“The Mouth of the Oyster” by Adam-Troy Castro and Alvaro Zinos-Amaro
Reviewed by Ben Wheeler
Dispensing much wisdom, “The Mouth of the Oyster” by Adam-Troy Castro and Alvaro Zinos-Amaro gives great homage to old Asian morality tales. The main character and his wife, Li-Fan, were ravaged by a plague that moderately crippled Li-Fan and blinded the main character. Jin-Kwon offers eyes that see a facet of reality, whatever the main character chooses. Infused with a stoicism and quasi-mysticism not unlike Kai Lung’s Golden Hours and other such works, this is a delight to read and afterwards ruminate. What facet would the reader choose? But the choices the main character made were wise indeed, and entirely within character of the story itself.

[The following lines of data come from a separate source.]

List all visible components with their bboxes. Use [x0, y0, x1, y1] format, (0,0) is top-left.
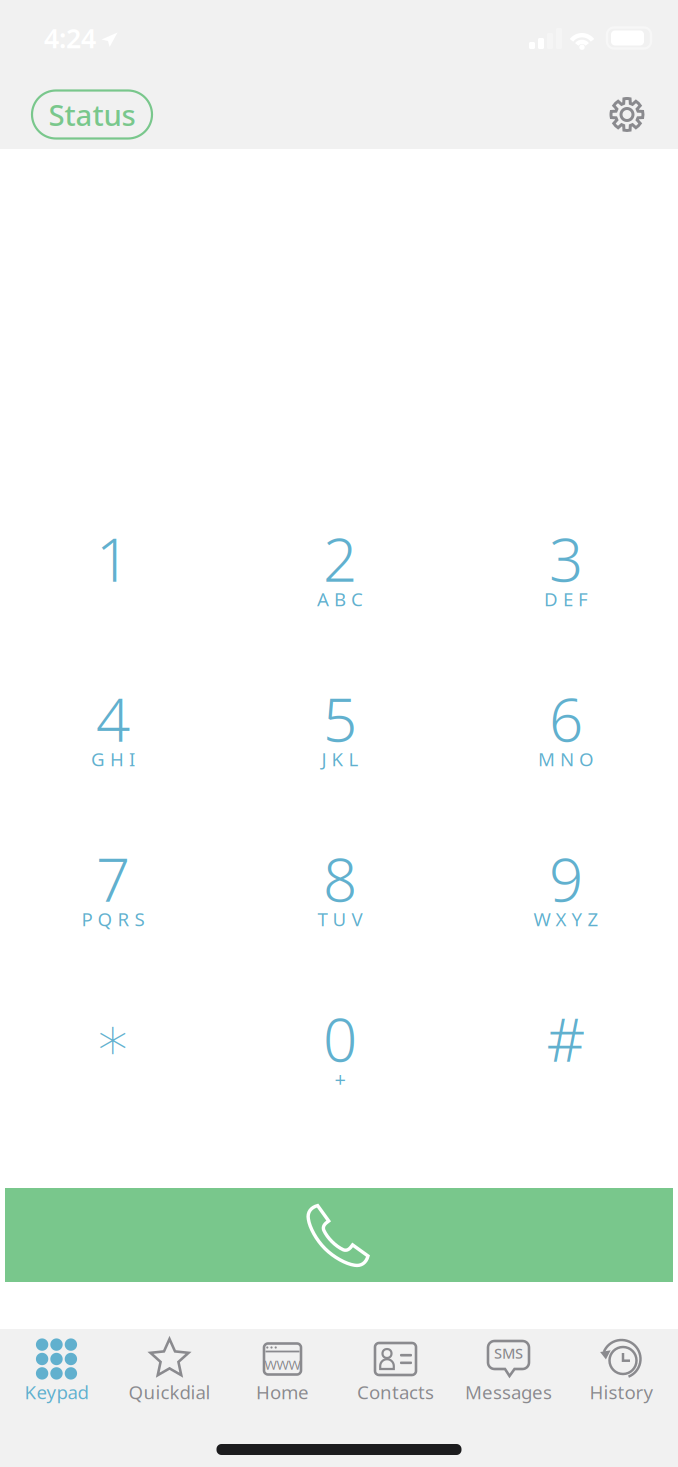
button[interactable]: Settings: [607, 94, 647, 134]
staticText: 7: [96, 839, 130, 918]
button[interactable]: 6: [454, 688, 678, 848]
staticText: Keypad: [24, 1380, 88, 1404]
staticText: 3: [549, 519, 583, 598]
staticText: T U V: [318, 907, 362, 931]
staticText: Home: [256, 1380, 309, 1404]
staticText: 6: [549, 679, 583, 758]
staticText: J K L: [322, 747, 358, 771]
button[interactable]: #: [454, 1008, 678, 1168]
staticText: Messages: [465, 1380, 552, 1404]
button[interactable]: Contacts: [339, 1333, 452, 1411]
button[interactable]: Status: [32, 90, 152, 138]
staticText: +: [334, 1066, 346, 1092]
staticText: Status: [48, 95, 136, 134]
staticText: G H I: [91, 747, 135, 771]
button[interactable]: 0: [226, 1008, 454, 1168]
button[interactable]: Keypad: [0, 1333, 113, 1411]
button[interactable]: History: [565, 1333, 678, 1411]
button[interactable]: 3: [454, 528, 678, 688]
staticText: 2: [323, 519, 357, 598]
staticText: WWW: [264, 1356, 300, 1373]
staticText: W X Y Z: [534, 907, 598, 931]
staticText: Quickdial: [128, 1380, 210, 1404]
staticText: 4: [96, 679, 130, 758]
staticText: SMS: [494, 1343, 523, 1363]
staticText: M N O: [538, 747, 594, 771]
button[interactable]: 1: [0, 528, 226, 688]
staticText: Contacts: [357, 1380, 434, 1404]
button[interactable]: SMS: [452, 1333, 565, 1411]
button[interactable]: 7: [0, 848, 226, 1008]
staticText: 1: [96, 519, 130, 598]
staticText: 0: [323, 999, 357, 1078]
staticText: History: [590, 1380, 654, 1404]
button[interactable]: ∗: [0, 1008, 226, 1168]
button[interactable]: Quickdial: [113, 1333, 226, 1411]
button[interactable]: 9: [454, 848, 678, 1008]
staticText: #: [546, 999, 586, 1078]
staticText: 5: [323, 679, 357, 758]
button[interactable]: WWW: [226, 1333, 339, 1411]
staticText: ∗: [94, 1004, 132, 1073]
staticText: P Q R S: [82, 907, 144, 931]
staticText: 8: [323, 839, 357, 918]
button[interactable]: 4: [0, 688, 226, 848]
button[interactable]: 5: [226, 688, 454, 848]
button[interactable]: 8: [226, 848, 454, 1008]
staticText: 4:24: [44, 20, 96, 56]
staticText: D E F: [544, 587, 588, 611]
staticText: 9: [549, 839, 583, 918]
staticText: A B C: [317, 587, 363, 611]
button[interactable]: Call: [5, 1188, 673, 1282]
button[interactable]: 2: [226, 528, 454, 688]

Death is the ultimate debauchery in “Woe and Other Remedies” by Michael Anthony Ashley. Like any good decadent society, death games becomes the height of artistry, and through the eyes of Gama III, we experience the last of Dejarnira’s death games. The subject of Dejarnira’s last art is the relationship between nobles and slaves, and, as any may imagine, it ends as all death games do. Gama’s character provides interesting views as he is a veteran patron of such events, and despite the alien nature of the characters, his excitement truly feels palpable. The sexualization of death feels real indeed without being pornographic and the indescribable pride of the main characters goes above and beyond to sell the boredom, hate for life, and melancholy they experience in between Dejarnira’s art pieces.